Shumoku for Regular Playing
Even if you are not interested in purchasing, feel free to try them out when you have a chance. Feedbacks are greatly appreciated.
I have used deer antler to make the heads. To be honest, the natural curvature makes producing shumoku very wasteful. Quality antlers are also not cheap.
Lately, I discovered two kinds of giant plant seeds that are dense enough to be material for heads. They are naturally round, hence slightly easier to carve by hand. The white one is Tagua Nut. I don’t know the English name of the other nut, let’s call it “Polka Dot”.
In terms of sound color, I could not tell the difference.
The Handle Determines Control
Handle are made from used kendo shinai (bamboo sword). They are recommended by Kenny Endo sensei as the ideal bamboo for shumoku handle, as they are treated to be tough to begin with.

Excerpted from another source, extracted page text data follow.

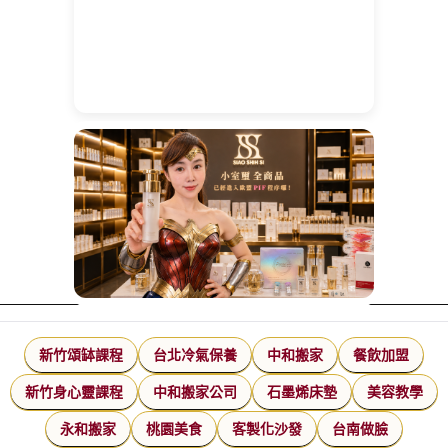
新竹頌缽課程
台北冷氣保養
中和搬家
餐飲加盟
新竹身心靈課程
中和搬家公司
石墨烯床墊
美容教學
永和搬家
桃園美食
客製化沙發
台南做臉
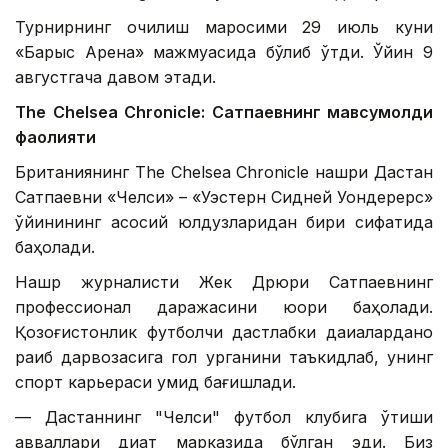
Турнирнинг очилиш маросими 29 июль куни
«Барыс Арена» мажмуасида бўлиб ўтди. Ўйин 9
августгача давом этади.
The Chelsea Chronicle: Сатпаевнинг мавсумолди
фаолияти
Британиянинг The Chelsea Chronicle нашри Дастан
Сатпаевни «Челси» – «Уэстерн Сидней Уондерерс»
ўйинининг асосий юлдузларидан бири сифатида
баҳолади.
Нашр журналисти Жек Дрюри Сатпаевнинг
профессионал даражасини юқори баҳолади.
Қозоғистонлик футболчи дастлабки дақиқаларданоқ
рақиб дарвозасига гол урганини таъкидлаб, унинг
спорт карьераси умид бағишлади.
— Дастаннинг "Челси" футбол клубига ўтиши
авваллари диққат марказида бўлган эди. Биз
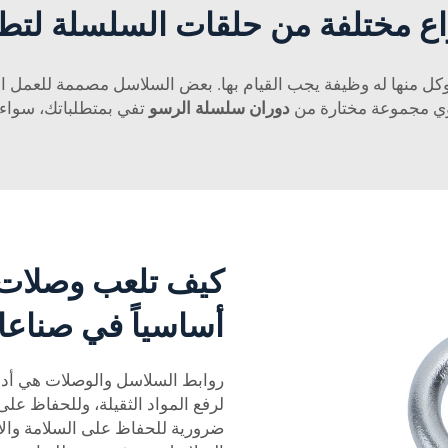
ع مختلفة من حلقات السلسلة لتطب
 منها له وظيفة يجب القيام بها. بعض السلاسل مصممة للعمل الشاق
ي مجموعة مختارة من
دوران سلسلة الرسو
تفي بمتطلباتك، سواء 
كيف تلعب وصلات ا
أساسياً في صناعات
روابط السلاسل والوصلات هي أدوات
لرفع المواد الثقيلة، وللحفاظ على
ضرورية للحفاظ على السلامة والإ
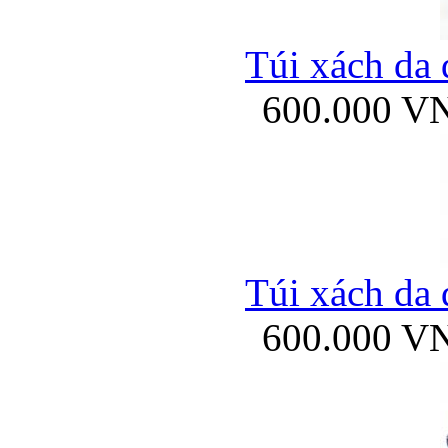
Túi xách da 
600.000 V
Túi xách da 
600.000 V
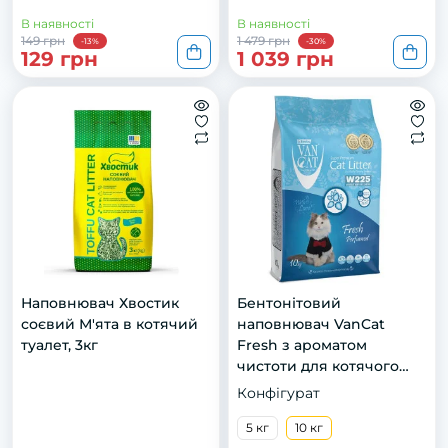
В наявності
В наявності
149 грн
1 479 грн
-13%
-30%
129 грн
1 039 грн
Наповнювач Хвостик
Бентонітовий
соєвий М'ята в котячий
наповнювач VanCat
туалет, 3кг
Fresh з ароматом
чистоти для котячого
туалету, 10 кг
Конфігурат
5 кг
10 кг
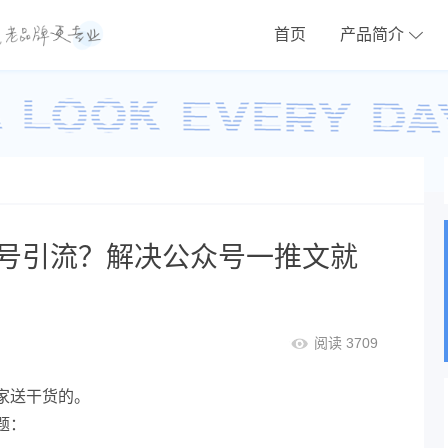
首页
产品简介
号引流？解决公众号一推文就
阅读 3709
家送干货的。
题：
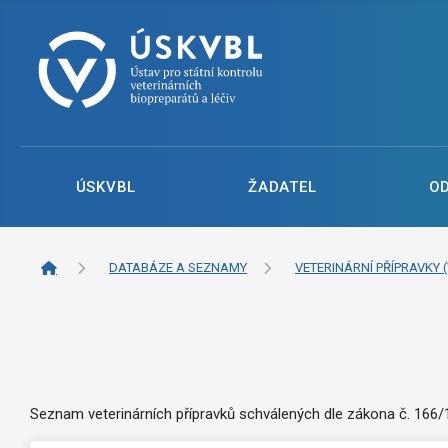
ÚSKVBL
ŽADATEL
O
DATABÁZE A SEZNAMY
VETERINÁRNÍ PŘÍPRAVKY (
Seznam veterinárních přípravků schválených dle zákona č. 166/19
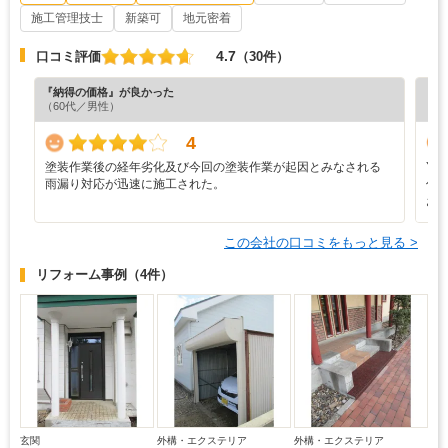
施工管理技士
新築可
地元密着
4.7
口コミ評価
（30件）
『納得の価格』が良かった
『担
（60代／男性）
（6
4
塗装作業後の経年劣化及び今回の塗装作業が起因とみなされる
Y
雨漏り対応が迅速に施工された。
仕
お
この会社の口コミをもっと見る >
リフォーム事例
（4件）
玄関
外構・エクステリア
外構・エクステリア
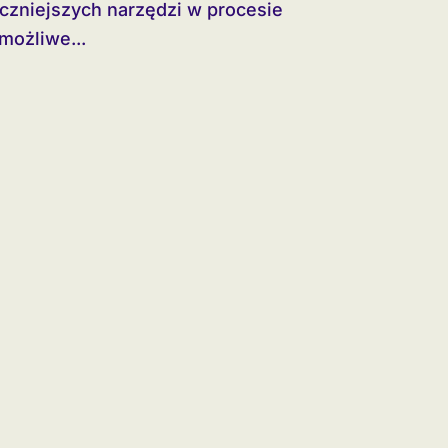
możliwe...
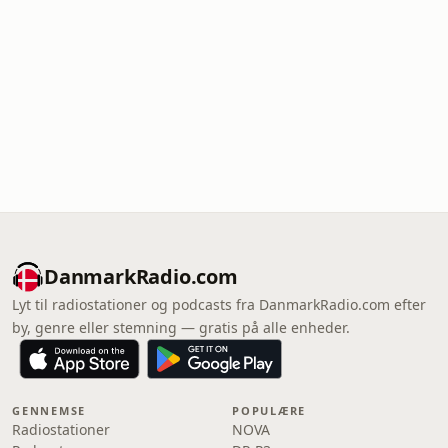
DanmarkRadio.com
Lyt til radiostationer og podcasts fra DanmarkRadio.com efter
by, genre eller stemning — gratis på alle enheder.
GENNEMSE
POPULÆRE
Radiostationer
NOVA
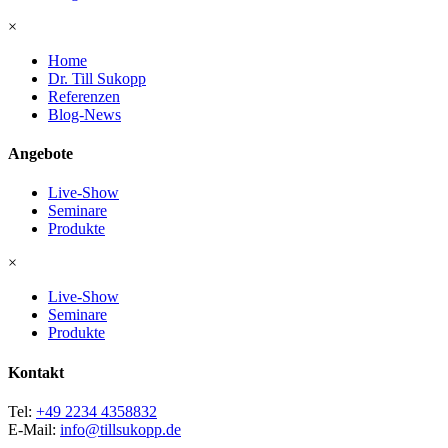
×
Home
Dr. Till Sukopp
Referenzen
Blog-News
Angebote
Live-Show
Seminare
Produkte
×
Live-Show
Seminare
Produkte
Kontakt
Tel:
+49 2234 4358832
E-Mail:
info@tillsukopp.de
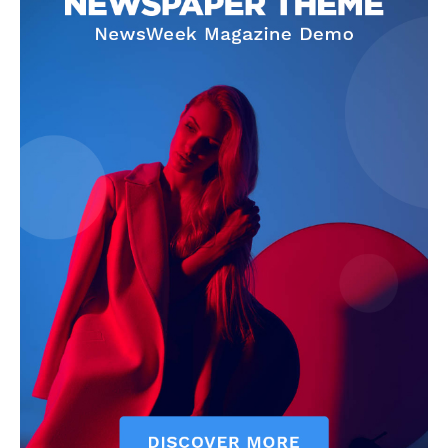
Info
O nama
Kontakt
Impressum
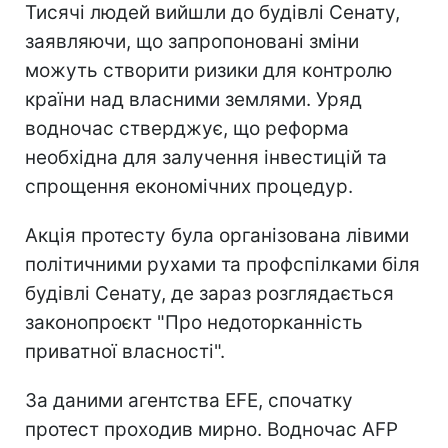
Тисячі людей вийшли до будівлі Сенату,
заявляючи, що запропоновані зміни
можуть створити ризики для контролю
країни над власними землями. Уряд
водночас стверджує, що реформа
необхідна для залучення інвестицій та
спрощення економічних процедур.
Акція протесту була організована лівими
політичними рухами та профспілками біля
будівлі Сенату, де зараз розглядається
законопроєкт "Про недоторканність
приватної власності".
За даними агентства EFE, спочатку
протест проходив мирно. Водночас AFP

I carved them all by hand, and have experimented with various shapes and thickness. While the bamboo’s own flexibility is unpredictable, shape and thickness hugely affect the tactility. For example, if the handle is too flexible, you will not be able to make firm hits, because it absorbs so much power and might even shake your whole hand. If the handle is too stiff, the shumoku will rebounce so quickly that you’d be hitting double-hit all the time.

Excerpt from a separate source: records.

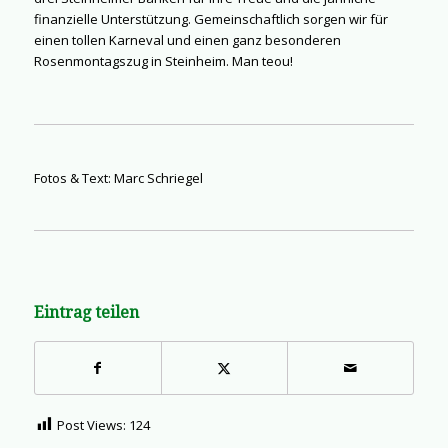
finanzielle Unterstützung. Gemeinschaftlich sorgen wir für
einen tollen Karneval und einen ganz besonderen
Rosenmontagszug in Steinheim. Man teou!
Fotos & Text: Marc Schriegel
Eintrag teilen
Post Views:
124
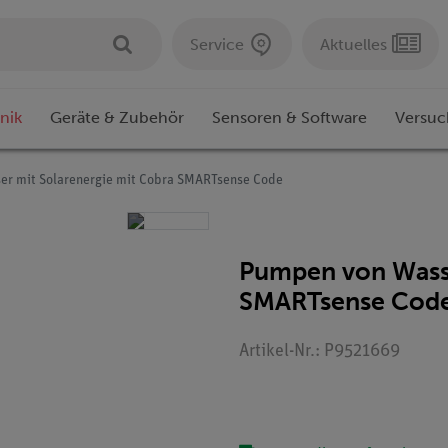
Service
Aktuelles
nik
Geräte & Zubehör
Sensoren & Software
Versuc
r mit Solarenergie mit Cobra SMARTsense Code
Pumpen von Wasse
SMARTsense Cod
Artikel-Nr.: P9521669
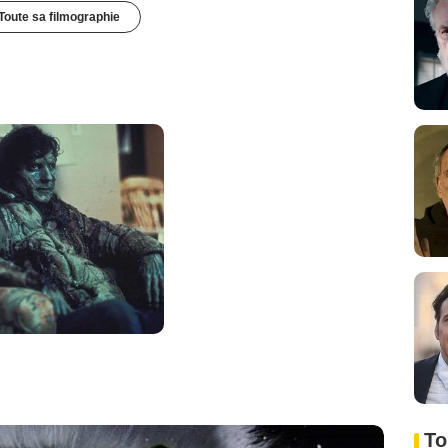
Toute sa filmographie
To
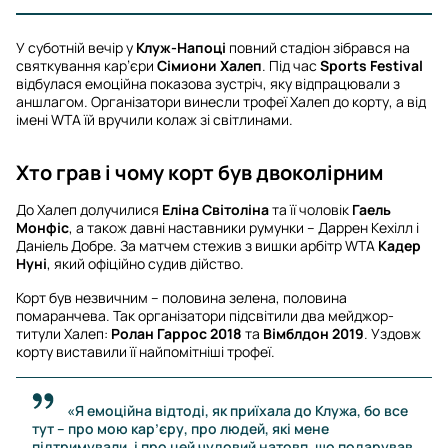
У суботній вечір у
Клуж-Напоці
повний стадіон зібрався на
святкування кар’єри
Сімиони Халеп
. Під час
Sports Festival
відбулася емоційна показова зустріч, яку відпрацювали з
аншлагом. Організатори винесли трофеї Халеп до корту, а від
імені WTA їй вручили колаж зі світлинами.
Хто грав і чому корт був двоколірним
До Халеп долучилися
Еліна Світоліна
та її чоловік
Гаель
Монфіс
, а також давні наставники румунки – Даррен Кехілл і
Даніель Добре. За матчем стежив з вишки арбітр WTA
Кадер
Нуні
, який офіційно судив дійство.
Корт був незвичним – половина зелена, половина
помаранчева. Так організатори підсвітили два мейджор-
титули Халеп:
Ролан Гаррос 2018
та
Вімблдон 2019
. Уздовж
корту виставили її найпомітніші трофеї.
«Я емоційна відтоді, як приїхала до Клужа, бо все
тут – про мою кар’єру, про людей, які мене
підтримували, і про цей чудовий натовп, що подарував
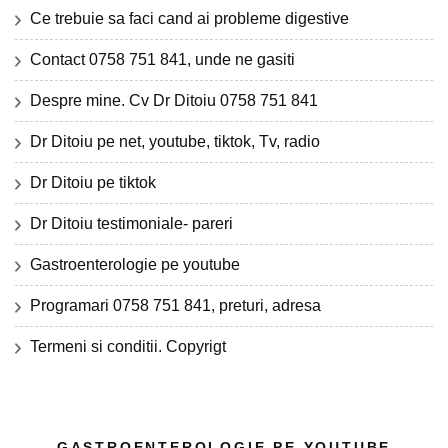
Ce trebuie sa faci cand ai probleme digestive
Contact 0758 751 841, unde ne gasiti
Despre mine. Cv Dr Ditoiu 0758 751 841
Dr Ditoiu pe net, youtube, tiktok, Tv, radio
Dr Ditoiu pe tiktok
Dr Ditoiu testimoniale- pareri
Gastroenterologie pe youtube
Programari 0758 751 841, preturi, adresa
Termeni si conditii. Copyrigt
GASTROENTEROLOGIE PE YOUTUBE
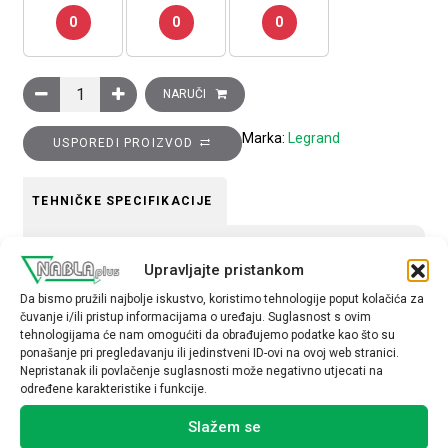
0
0
0
USB punjač, 5V, tip C, 2M, crni količina
NARUČI
Marka:
Legrand
USPOREDI PROIZVOD
TEHNIČKE SPECIFIKACIJE
Tip uređaja
Upravljajte pristankom
Utičnica
Da bismo pružili najbolje iskustvo, koristimo tehnologije poput kolačića za
čuvanje i/ili pristup informacijama o uređaju. Suglasnost s ovim
tehnologijama će nam omogućiti da obrađujemo podatke kao što su
ponašanje pri pregledavanju ili jedinstveni ID-ovi na ovoj web stranici.
Nepristanak ili povlačenje suglasnosti može negativno utjecati na
određene karakteristike i funkcije.
Povezani proizvodi
Slažem se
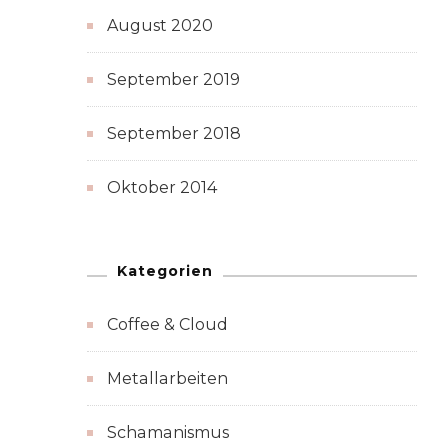
August 2020
September 2019
September 2018
Oktober 2014
Kategorien
Coffee & Cloud
Metallarbeiten
Schamanismus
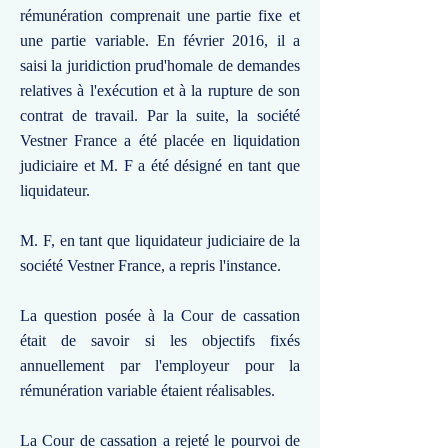
rémunération comprenait une partie fixe et
une partie variable. En février 2016, il a
saisi la juridiction prud'homale de demandes
relatives à l'exécution et à la rupture de son
contrat de travail. Par la suite, la société
Vestner France a été placée en liquidation
judiciaire et M. F a été désigné en tant que
liquidateur.
M. F, en tant que liquidateur judiciaire de la
société Vestner France, a repris l'instance.
La question posée à la Cour de cassation
était de savoir si les objectifs fixés
annuellement par l'employeur pour la
rémunération variable étaient réalisables.
La Cour de cassation a rejeté le pourvoi de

As a result, a well shaped handle is critical, as it determines degrees of control, handling, and power. In fact, many of these nice looking handles are unusable.
New Head Design
The conventional head shape is a long cylinder shape on both horizontal and vertical orientation (yoko, tate). While the taiko scene in US has encouraged innovation, we seldom question this head shape. With this shape, you’d archive a wide spectrum of high frequencies on “chan”.
Think of it from another angle, similar strike distance can be achieved by making a tate head that is short and fat. This recreates similar strike distance, yet completely different kind of contact surfaces and mass. Hence the concept of my new shumoku design.
The new tate version can be played with same technique, and has a very focused “chan”. Overall it produces a “cleaner” sound quality, less bright and piercing than the conventional yoko head. I am not criticizing the conventional head. However, it is particularly exciting to be able to find another distinguish sound from such loud, seemingly homogenous sounding instrument.